Das Asylverfahren hat zwei Stufen: die Zulassung zum Asylverfahren und die inhaltliche Prüfung des Asylverfahrens.
Im Zulassungsverfahren, das in der Regel in der Erstaufnahmestelle erfolgen soll, wird geprüft, ob Österreich überhaupt für den Antrag zuständig ist. Erst wenn diese Frage geklärt und der Antrag zugelassen ist, folgt die inhaltliche Prüfung.

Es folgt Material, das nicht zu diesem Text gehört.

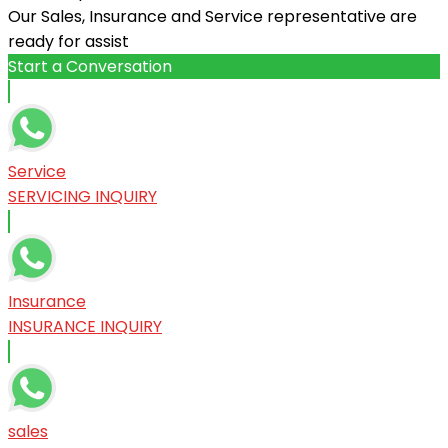
Our Sales, Insurance and Service representative are
ready for assist
Start a Conversation
Service
SERVICING INQUIRY
Insurance
INSURANCE INQUIRY
sales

Die Frage der Zulassung des Asylverfahrens ist sehr wichtig. Hier kurz beide Ausgänge: Wenn Ihr Antrag nicht zugelassen wird, z.B., weil Sie vorher bereits in einem anderen der 25 EU-Staaten oder auch in einem „sicheren“ Staat wie z.B. der Schweiz waren, erhalten Sie eine Ausweisung. Diese Entscheidung -wie alle Entscheidungen, die mit einer Ausweisung verbunden sind - wird persönlich durch Polizeibeamte zugestellt, was in der Regel Inschubhaftnahme bedeutet. Daraus folgt, dass Sie in diesem Fall keine Zeit mehr haben, eine Beratungsstelle zwecks Hilfe für die Berufung zu kontaktieren und einen solchen Kontakt möglichst schon zuvor geknüpft haben sollten.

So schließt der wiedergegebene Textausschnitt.